One of my favourite blogs, Culture Monk now called Coffee and Conversation, is written by Kenneth Justice. He discusses many big themes, such as community, culture and religion, and I often find myself nodding in agreement (although as an agnostic I don’t necessarily agree with everything he writes).
Today he published a post called Adulthood no longer exists…. I had to read it, because it has occurred to me many times since becoming a grownup that there aren’t really any grownups and we’re all winging it. In fact there’s a quote to that effect going around Facebook at the moment (I’ll link when I find it).

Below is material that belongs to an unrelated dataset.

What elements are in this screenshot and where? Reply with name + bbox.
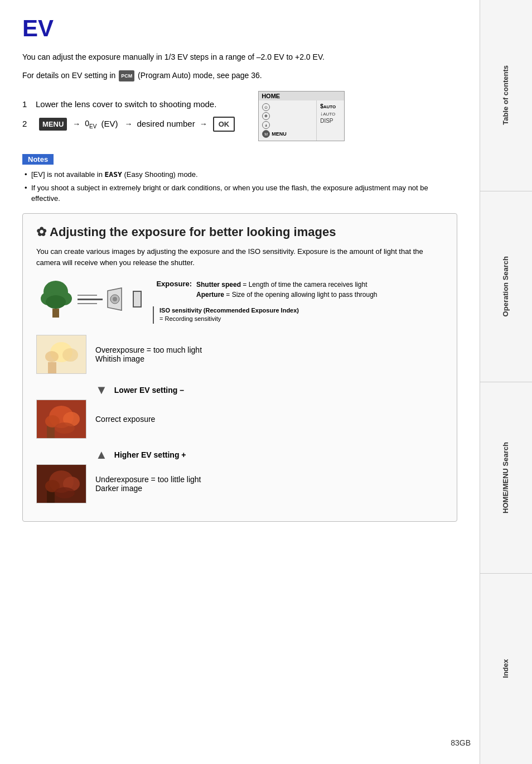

I think you become most aware of it when you have children and you realise you have to start being the adult. I often look at my parents and my father-in-law and think they seem so grown-up, but I know that they don’t feel any different inside than they did when they were in their teens or twenties, just the same as me.
I also read the article because recently I’ve felt that my husband and I need to grow up a bit more, take a bit more responsibility, spend a bit less time playing computer games and more time cleaning the house and taking the children swimming. But then I read Kenneth’s article and, instead of confirming my view, it made me reconsider. Mostly it made me reconsider what we mean by Adulthood. Does there have to be a demarcation between child and adult? I look at my children and they’re amazing. They see the world with such fresh eyes, they are open to endless possibilities, they live in the now and rarely dwell on the past or grievances or things they don’t have. Why would we want to be different to that?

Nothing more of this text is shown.